A very rare and exquisitely bound miniature, containing an abridgement of the Protestant bible, set into verse by John Taylor (1580-1653). Floral design to upper cover on an off-white background, main stem in plaited silver stump work with large central pink flower, flanked by two twisting green and blue leaves, and two smaller pink flowers, all outlined in silver thread. Colour gradation is beautifully executed in silk shading. These techniques and colours also present on lower cover, with a raised plaited braid of silver and yellow thread with detailed strawberries with seeds, set on shorter stems of long, vertical single stitches, as well as green and blue spiked leaves, also outlined in silver. The spines are identical, comprising a central flower in pink and yellow silk shading with two yellow and blue swirls emanating from it along the length of the spine.

“In the sixteenth century embroidered work was very popular with the Tudor princesses, gold and silver thread and pearls being largely used, often with very decorative effect. The simplest of these covers are also the best—but great elaboration was often employed…. Under the Stuarts the lighter featherstitch was preferred, and there seems to have been a regular trade in embroidered Bibles and Prayer-books of small size, sometimes with floral patterns, sometimes with portraits of the King, or Scriptural scenes” (Cyril Davenport, English Embroidered Bookbindings). English bindings of this types have become rare, with many lost due to looting for their precious metals or through destruction by disapproving Puritans during the Civil War.

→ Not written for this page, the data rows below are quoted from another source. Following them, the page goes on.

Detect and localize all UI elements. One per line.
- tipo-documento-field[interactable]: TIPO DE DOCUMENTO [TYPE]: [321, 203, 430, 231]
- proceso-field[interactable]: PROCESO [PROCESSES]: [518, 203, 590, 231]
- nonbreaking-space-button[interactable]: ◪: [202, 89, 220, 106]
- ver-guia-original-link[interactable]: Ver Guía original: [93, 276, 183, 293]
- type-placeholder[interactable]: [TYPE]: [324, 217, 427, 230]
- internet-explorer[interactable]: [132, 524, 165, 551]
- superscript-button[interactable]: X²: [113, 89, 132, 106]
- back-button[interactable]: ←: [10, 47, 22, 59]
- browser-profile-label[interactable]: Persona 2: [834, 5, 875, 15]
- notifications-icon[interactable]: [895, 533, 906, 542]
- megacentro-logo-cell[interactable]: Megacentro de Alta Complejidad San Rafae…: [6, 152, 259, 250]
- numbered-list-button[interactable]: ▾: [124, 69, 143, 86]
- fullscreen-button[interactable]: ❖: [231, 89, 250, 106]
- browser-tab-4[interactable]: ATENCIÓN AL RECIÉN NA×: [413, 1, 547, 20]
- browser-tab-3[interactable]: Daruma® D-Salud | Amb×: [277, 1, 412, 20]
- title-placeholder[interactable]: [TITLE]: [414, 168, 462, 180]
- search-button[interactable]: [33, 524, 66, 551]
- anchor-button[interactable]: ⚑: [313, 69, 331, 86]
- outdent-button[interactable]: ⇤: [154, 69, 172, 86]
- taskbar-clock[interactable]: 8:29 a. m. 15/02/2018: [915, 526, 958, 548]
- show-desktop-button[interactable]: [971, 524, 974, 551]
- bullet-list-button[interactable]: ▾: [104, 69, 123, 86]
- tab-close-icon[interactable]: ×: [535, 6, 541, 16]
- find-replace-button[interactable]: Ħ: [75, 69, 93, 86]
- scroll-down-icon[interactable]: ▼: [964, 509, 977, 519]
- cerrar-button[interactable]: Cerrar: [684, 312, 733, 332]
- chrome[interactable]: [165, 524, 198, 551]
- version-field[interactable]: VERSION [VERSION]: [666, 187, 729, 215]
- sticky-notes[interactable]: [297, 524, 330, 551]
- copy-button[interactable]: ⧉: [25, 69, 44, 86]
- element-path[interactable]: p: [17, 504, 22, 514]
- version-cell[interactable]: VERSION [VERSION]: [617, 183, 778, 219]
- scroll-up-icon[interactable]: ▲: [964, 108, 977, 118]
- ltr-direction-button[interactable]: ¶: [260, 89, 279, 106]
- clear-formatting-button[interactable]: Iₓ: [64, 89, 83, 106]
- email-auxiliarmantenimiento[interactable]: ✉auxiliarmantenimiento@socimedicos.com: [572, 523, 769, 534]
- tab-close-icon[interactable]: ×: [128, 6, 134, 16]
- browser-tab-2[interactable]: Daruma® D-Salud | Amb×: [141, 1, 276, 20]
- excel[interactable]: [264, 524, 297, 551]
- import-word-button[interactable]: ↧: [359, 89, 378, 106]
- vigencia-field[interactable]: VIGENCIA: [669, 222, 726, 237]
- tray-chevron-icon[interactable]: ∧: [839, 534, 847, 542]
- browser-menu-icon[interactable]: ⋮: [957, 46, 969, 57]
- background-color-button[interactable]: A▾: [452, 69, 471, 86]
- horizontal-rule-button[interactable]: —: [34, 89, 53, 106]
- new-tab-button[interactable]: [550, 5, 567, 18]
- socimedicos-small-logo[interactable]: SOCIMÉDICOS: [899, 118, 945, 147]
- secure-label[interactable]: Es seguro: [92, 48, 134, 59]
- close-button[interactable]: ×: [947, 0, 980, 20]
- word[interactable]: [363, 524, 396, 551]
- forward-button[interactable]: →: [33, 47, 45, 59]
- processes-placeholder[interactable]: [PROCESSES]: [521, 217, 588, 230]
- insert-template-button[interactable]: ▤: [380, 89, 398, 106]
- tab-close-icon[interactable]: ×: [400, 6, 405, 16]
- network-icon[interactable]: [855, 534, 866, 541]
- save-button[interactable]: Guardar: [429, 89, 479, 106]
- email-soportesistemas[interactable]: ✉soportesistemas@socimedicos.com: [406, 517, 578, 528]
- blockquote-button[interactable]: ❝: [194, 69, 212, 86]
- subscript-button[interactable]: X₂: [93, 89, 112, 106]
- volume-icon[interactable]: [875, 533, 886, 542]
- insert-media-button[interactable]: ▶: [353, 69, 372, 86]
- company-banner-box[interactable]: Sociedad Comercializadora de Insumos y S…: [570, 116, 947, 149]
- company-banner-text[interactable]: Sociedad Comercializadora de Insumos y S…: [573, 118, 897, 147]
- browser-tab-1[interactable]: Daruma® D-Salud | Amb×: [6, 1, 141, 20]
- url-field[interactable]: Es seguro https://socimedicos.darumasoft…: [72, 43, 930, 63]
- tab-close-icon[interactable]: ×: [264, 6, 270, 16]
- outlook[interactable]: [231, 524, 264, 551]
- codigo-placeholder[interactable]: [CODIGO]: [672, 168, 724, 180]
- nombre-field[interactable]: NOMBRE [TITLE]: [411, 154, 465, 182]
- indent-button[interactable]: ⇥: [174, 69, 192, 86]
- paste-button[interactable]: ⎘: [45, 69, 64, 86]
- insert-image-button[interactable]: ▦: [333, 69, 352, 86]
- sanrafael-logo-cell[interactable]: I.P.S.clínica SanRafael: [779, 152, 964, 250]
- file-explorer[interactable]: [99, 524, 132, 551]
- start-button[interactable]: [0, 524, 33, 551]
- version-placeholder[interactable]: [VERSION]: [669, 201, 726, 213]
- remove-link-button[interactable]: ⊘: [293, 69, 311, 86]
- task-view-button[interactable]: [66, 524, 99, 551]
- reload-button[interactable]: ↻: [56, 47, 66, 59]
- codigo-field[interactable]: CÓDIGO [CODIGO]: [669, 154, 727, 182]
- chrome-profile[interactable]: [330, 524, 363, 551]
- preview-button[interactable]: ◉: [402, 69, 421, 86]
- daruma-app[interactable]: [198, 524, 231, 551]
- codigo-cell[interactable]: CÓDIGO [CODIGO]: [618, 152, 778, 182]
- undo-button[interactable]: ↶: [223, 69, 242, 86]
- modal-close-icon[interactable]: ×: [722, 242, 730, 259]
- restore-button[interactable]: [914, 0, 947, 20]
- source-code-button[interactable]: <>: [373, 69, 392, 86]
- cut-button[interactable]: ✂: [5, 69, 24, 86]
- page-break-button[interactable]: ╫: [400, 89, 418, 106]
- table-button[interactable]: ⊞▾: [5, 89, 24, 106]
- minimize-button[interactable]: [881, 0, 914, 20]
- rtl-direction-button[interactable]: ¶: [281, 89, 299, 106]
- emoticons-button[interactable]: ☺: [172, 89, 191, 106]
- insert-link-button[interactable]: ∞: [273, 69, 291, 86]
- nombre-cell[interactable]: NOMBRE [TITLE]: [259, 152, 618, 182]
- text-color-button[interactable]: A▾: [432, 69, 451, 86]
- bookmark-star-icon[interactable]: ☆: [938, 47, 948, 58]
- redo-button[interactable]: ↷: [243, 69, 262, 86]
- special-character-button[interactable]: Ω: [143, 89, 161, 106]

Thumb-bibles were accessible and digestible versions of holy scripture for children, mostly measuring two inches or less in size. Following the Reformation principle of sola scriptura—the belief that the Bible was the supreme authority for Christian faith and practice—they summarised full bibles by paraphrasing its narratives, aiming to teach children (not yet old enough to read the Bible in its entirety) the fundamental basics of the text. The first known example dates from 1601 and they remained popular into the 18thC.

 The Old Testament is recast as the ‘verbum sempiternum’, while the ‘salvator mundi’ refers to the New. Likely to be a corrected issue of the first edition with Latin title amended from ‘verbum sempiternae’ to ‘verbum sempiternum’, which was retained in the later 1616 edition. The work is dedicated to Queen Anne of Denmark (1574-1619), a well-known contemporary patron of the arts, and her son prince Charles (1600-1649), later King Charles I, who would have been in his early years. Much of the Queen’s time was focused on court entertainment, participating in masques, and commissioning leading architects to deliver fantastic set design. Among them was Inigo Jones (1573-1652), who also designed the Queen’s House in Greenwich for Anne, begun in 1616.

The poet behind this text, John Taylor, a ‘generally forgotten early seventeenth century author […] who in his long life from 1580 to 1653 established himself as one of the most prolific writers of the English Renaissance’, was known in his time as the ‘Water Poet’. He was pioneering in his simplified and miniature versions of the Bible.

Corrected 1614 edition unrecorded in ESTC or STC. The uncorrected 1614 edition is recorded only at University of Aberdeen, the corrected 1616 edition (the next after ours) is recorded only at the British Library and Huntington.

G. Adam, ‘Thumb Bible, The history of a Literary Genre’ p.1-72; Wooden, ‘Children’s literature of the Renaissance’, p.122; G. Dawson, ‘Papers of the Bibliographical Society of America’, Vol 77 No. 1, p.108-109.